[[ RECORDS FOR THE TASK open ]]

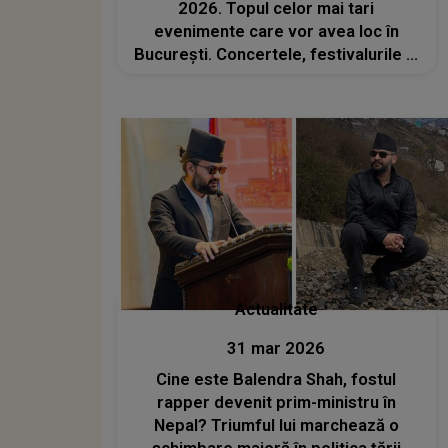
2026. Topul celor mai tari
evenimente care vor avea loc în
București. Concertele, festivalurile și
spectacolele pe care nu trebuie să le
ratezi
Actualitate
31 mar 2026
Cine este Balendra Shah, fostul
rapper devenit prim-ministru în
Nepal? Triumful lui marchează o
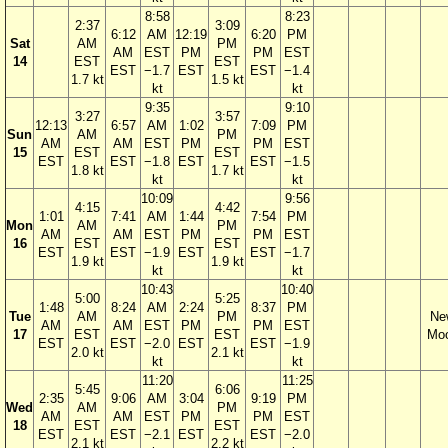
8:58
8:23
2:37
3:09
6:12
AM
12:19
6:20
PM
Sat
AM
PM
AM
EST
PM
PM
EST
14
EST
EST
EST
−1.7
EST
EST
−1.4
1.7 kt
1.5 kt
kt
kt
9:35
9:10
3:27
3:57
12:13
6:57
AM
1:02
7:09
PM
Sun
AM
PM
AM
AM
EST
PM
PM
EST
15
EST
EST
EST
EST
−1.8
EST
EST
−1.5
1.8 kt
1.7 kt
kt
kt
10:09
9:56
4:15
4:42
1:01
7:41
AM
1:44
7:54
PM
Mon
AM
PM
AM
AM
EST
PM
PM
EST
16
EST
EST
EST
EST
−1.9
EST
EST
−1.7
1.9 kt
1.9 kt
kt
kt
10:43
10:40
5:00
5:25
1:48
8:24
AM
2:24
8:37
PM
Tue
AM
PM
Ne
AM
AM
EST
PM
PM
EST
17
EST
EST
Mo
EST
EST
−2.0
EST
EST
−1.9
2.0 kt
2.1 kt
kt
kt
11:20
11:25
5:45
6:06
2:35
9:06
AM
3:04
9:19
PM
Wed
AM
PM
AM
AM
EST
PM
PM
EST
18
EST
EST
EST
EST
−2.1
EST
EST
−2.0
2.1 kt
2.2 kt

[[ RECORDS FOR THE TASK closed ]]

Exclude every image and return the material above exactly.

- EXERCISE ANSWER:
2026. Topul celor mai tari
evenimente care vor avea loc în
București. Concertele, festivalurile și
spectacolele pe care nu trebuie să le
ratezi
Actualitate
31 mar 2026
Cine este Balendra Shah, fostul
rapper devenit prim-ministru în
Nepal? Triumful lui marchează o
8:58
8:23
2:37
3:09
6:12
AM
12:19
6:20
PM
Sat
AM
PM
AM
EST
PM
PM
EST
14
EST
EST
EST
−1.7
EST
EST
−1.4
1.7 kt
1.5 kt
kt
kt
9:35
9:10
3:27
3:57
12:13
6:57
AM
1:02
7:09
PM
Sun
AM
PM
AM
AM
EST
PM
PM
EST
15
EST
EST
EST
EST
−1.8
EST
EST
−1.5
1.8 kt
1.7 kt
kt
kt
10:09
9:56
4:15
4:42
1:01
7:41
AM
1:44
7:54
PM
Mon
AM
PM
AM
AM
EST
PM
PM
EST
16
EST
EST
EST
EST
−1.9
EST
EST
−1.7
1.9 kt
1.9 kt
kt
kt
10:43
10:40
5:00
5:25
1:48
8:24
AM
2:24
8:37
PM
Tue
AM
PM
Ne
AM
AM
EST
PM
PM
EST
17
EST
EST
Mo
EST
EST
−2.0
EST
EST
−1.9
2.0 kt
2.1 kt
kt
kt
11:20
11:25
5:45
6:06
2:35
9:06
AM
3:04
9:19
PM
Wed
AM
PM
AM
AM
EST
PM
PM
EST
18
EST
EST
EST
EST
−2.1
EST
EST
−2.0
2.1 kt
2.2 kt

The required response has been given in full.